Мара, жена Густава, сунула Яну мягкий сверток: «Я тут Лайме чулки связала. Говорила, у ней ноги болят, холодно у вас; так пускай дома носит».

Доехали быстро. Станция крохотная, без перрона и скамеек, с одной только билетной будкой немногим просторней газетного киоска. Единственная колея ровненько прорезывала снег и утыкалась в темнеющий лес. Упустишь поезд — жди, пока дойдет без тебя до города, постоит, заправится углем — и в обратный путь, до большой станции в часе езды отсюда, где тоже постоит, а уж потом назад. Паровоз тормозит здесь четыре раза в сутки, по два раза в каждый конец.

— Успели, — Ян шел от кассы, стараясь ступать по собственным следам, — ты не жди, я сам.

Брат покачал головой.

— Я тебе что скажу, — оглянулся, хотя, кроме лошади, никого поблизости не было, — тут народ теперь… всякий. Вон с кассиршей поговори. Муж привозит ее за час до каждого поезда и с ней сидит, печурку топит; потом обратно домой едут. Жить-то хочется.

Вдруг стало светло. Вспыхнул белым неподвижный сиреневый снег и коротко гуднул паровоз.

— Ну, Лайме кланяйся, — Густав держал Яна за рукав, — да вместе приезжайте, в любое воскресенье!..

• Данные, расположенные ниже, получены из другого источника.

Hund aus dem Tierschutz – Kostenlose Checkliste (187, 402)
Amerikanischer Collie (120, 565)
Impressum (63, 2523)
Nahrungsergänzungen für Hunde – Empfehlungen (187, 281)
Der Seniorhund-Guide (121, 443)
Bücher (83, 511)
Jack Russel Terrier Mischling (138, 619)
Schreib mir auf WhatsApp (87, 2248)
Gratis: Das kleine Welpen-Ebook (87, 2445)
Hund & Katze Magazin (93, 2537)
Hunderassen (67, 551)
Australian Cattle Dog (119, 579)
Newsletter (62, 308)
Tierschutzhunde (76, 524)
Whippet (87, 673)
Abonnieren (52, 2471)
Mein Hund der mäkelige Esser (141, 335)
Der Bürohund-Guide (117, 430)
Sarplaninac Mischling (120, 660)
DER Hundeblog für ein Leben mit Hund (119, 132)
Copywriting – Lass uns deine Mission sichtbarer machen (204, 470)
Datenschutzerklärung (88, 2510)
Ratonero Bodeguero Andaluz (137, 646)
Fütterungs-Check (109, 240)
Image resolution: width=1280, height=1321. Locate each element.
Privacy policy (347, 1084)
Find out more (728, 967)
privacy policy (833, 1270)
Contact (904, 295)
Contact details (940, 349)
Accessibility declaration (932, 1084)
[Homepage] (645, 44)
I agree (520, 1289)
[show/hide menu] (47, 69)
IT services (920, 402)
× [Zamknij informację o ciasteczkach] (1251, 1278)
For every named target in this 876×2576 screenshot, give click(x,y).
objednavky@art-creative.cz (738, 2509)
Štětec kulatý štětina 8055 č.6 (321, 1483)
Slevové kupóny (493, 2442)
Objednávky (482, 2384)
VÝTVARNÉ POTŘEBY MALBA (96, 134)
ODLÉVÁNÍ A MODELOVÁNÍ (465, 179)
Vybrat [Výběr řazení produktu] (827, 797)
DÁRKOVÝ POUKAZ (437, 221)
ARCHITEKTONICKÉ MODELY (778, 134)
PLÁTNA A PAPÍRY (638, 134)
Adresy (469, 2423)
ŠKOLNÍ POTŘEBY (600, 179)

Вагон дрожал и покачивался. Ян подложил под голову сверток, который дала Мара, и прикрыл глаза. Густав все еще сидел за столом напротив него, под старыми ходиками. Вот чуть потеплеет, надо приехать вдвоем. Первый поезд в полшестого, назад — вот этим, вечерним. Славно будет посидеть вчетвером, а часы с бодливыми оленями будут сипло отсчитывать время… Прикупить надо, чего у них нет; Лайма знает. Только бы Валтер… только б мальчик уберегся…

Подступала весна. Не нужно было каждое утро чистить снег или скалывать лед. Зима обреченно сползала на мостовую под колеса машин. Дворничиха добавляла в большую корзину то одно, то другое, чего в деревне не найти, как вдруг ехать стало не к кому. Грянул день 25 марта 1949 года, чьим-то стратегическим умом в недрах госбезопасности названный операция «Прибой». Мощной волной подхватил он целые семьи кулаков, не знавших, что они кулаки, а попутно многих других, «оказывавших содействие бандитам и предателям»; подхватил — и прибил: кого на месте, а кого — к Сибири.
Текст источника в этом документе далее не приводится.